Bacon Cheddar Potato Skins
“Wondering how to make potato skins taste great? I top my restaurant-worthy loaded potato skins with cheese, bacon and a dollop of sour cream. Have them at lunch, snack time or cocktail hour.” —Trish Perrin, Keizer, Oregon
Photo: Taste of Home
- 4 large baking potatoes baked
- 3 tbsp canola oil
- 1 tbsp grated Parmesan cheese
- 1/2 tsp salt
- 1/4 tsp garlic powder
- 1/4 tsp paprika
- 1/8 tsp pepper
- 8 bacon strips cooked and crumbled
- 1-1/2 cups shredded Cheddar cheese
- 1/2 cup sour cream
- 4 green onions sliced
- Preheat oven to 475°. Cut potatoes in half lengthwise; scoop out pulp, leaving a 1/4-in. shell (save pulp for another use).

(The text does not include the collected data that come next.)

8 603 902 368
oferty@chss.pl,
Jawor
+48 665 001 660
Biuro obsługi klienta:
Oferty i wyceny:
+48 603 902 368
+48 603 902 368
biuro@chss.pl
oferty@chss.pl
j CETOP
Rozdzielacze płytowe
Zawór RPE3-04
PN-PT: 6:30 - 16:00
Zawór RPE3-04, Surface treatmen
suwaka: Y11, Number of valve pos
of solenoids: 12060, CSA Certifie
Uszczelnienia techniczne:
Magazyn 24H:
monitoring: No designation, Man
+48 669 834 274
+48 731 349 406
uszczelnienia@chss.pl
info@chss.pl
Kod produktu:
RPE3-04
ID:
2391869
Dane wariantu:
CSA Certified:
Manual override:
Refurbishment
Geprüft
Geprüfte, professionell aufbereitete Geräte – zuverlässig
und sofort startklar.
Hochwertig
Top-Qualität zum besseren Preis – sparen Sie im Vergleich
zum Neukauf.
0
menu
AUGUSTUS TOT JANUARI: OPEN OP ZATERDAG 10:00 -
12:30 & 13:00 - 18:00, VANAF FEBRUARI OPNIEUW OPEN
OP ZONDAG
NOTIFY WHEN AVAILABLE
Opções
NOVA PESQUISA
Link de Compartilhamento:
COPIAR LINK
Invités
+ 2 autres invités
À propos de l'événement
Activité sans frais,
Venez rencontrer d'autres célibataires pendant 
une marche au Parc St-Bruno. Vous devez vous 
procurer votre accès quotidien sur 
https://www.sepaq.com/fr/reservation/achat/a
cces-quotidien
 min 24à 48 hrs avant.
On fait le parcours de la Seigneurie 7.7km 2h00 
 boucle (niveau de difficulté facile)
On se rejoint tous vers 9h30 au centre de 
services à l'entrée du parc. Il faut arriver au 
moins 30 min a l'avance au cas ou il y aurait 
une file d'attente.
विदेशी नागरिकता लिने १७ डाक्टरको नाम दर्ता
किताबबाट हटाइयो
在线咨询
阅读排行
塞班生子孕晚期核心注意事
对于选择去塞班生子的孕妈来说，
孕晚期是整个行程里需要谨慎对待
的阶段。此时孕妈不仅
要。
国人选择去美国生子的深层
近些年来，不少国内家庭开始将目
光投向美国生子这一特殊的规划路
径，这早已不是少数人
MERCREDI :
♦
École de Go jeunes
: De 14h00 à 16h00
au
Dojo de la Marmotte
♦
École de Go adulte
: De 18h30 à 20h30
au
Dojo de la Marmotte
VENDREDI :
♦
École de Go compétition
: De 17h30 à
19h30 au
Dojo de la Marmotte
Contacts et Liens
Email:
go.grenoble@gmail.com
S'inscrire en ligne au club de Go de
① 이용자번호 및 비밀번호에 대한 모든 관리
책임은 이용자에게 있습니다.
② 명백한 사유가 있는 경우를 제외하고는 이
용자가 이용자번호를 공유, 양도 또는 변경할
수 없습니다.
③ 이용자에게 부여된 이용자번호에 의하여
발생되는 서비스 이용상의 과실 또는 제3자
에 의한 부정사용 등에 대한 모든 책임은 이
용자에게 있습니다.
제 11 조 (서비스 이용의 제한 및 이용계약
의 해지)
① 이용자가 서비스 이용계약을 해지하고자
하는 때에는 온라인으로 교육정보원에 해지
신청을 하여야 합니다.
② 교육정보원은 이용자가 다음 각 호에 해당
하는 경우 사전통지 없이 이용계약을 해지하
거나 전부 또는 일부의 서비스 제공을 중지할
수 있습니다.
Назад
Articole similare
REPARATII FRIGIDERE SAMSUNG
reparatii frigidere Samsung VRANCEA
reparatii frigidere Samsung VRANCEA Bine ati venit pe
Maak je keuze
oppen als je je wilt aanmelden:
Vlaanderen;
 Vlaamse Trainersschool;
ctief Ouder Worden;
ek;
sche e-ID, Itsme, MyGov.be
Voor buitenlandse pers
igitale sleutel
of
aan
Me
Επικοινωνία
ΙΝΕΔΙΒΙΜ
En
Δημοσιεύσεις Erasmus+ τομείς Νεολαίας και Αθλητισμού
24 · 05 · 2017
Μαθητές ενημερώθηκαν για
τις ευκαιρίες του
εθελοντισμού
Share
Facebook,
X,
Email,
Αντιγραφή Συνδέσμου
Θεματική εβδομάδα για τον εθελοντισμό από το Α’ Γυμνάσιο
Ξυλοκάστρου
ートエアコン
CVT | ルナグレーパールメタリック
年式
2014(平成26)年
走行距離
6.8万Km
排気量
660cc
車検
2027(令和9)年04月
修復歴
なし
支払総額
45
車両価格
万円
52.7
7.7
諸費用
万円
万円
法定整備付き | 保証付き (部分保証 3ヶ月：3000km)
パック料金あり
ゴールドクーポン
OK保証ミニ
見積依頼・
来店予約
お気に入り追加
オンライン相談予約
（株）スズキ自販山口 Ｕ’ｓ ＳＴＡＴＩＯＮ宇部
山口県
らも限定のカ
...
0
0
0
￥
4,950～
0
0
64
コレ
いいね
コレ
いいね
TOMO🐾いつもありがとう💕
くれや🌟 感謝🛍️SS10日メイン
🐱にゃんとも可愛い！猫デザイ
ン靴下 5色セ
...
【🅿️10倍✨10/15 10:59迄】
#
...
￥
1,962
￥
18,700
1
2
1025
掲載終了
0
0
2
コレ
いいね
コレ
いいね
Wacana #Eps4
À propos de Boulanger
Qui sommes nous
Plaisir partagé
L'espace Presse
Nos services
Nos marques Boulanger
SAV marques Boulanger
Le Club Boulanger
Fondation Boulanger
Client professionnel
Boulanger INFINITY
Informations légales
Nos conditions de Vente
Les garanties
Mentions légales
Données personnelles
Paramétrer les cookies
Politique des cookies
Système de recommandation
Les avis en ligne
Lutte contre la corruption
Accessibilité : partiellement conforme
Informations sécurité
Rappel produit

Place potato skins on a greased baking sheet.
- Combine oil with next 5 ingredients; brush over both sides of skins.
- Bake until crisp, about 7 minutes on each side. Sprinkle bacon and cheddar cheese inside skins. Bake until cheese is melted, about 2 minutes longer. Top with sour cream and onions. Serve immediately.
1 potato skin: 350 calories, 19g fat (7g saturated fat), 33mg cholesterol, 460mg sodium, 34g carbohydrate (2g sugars, 4g fibre), 12g protein.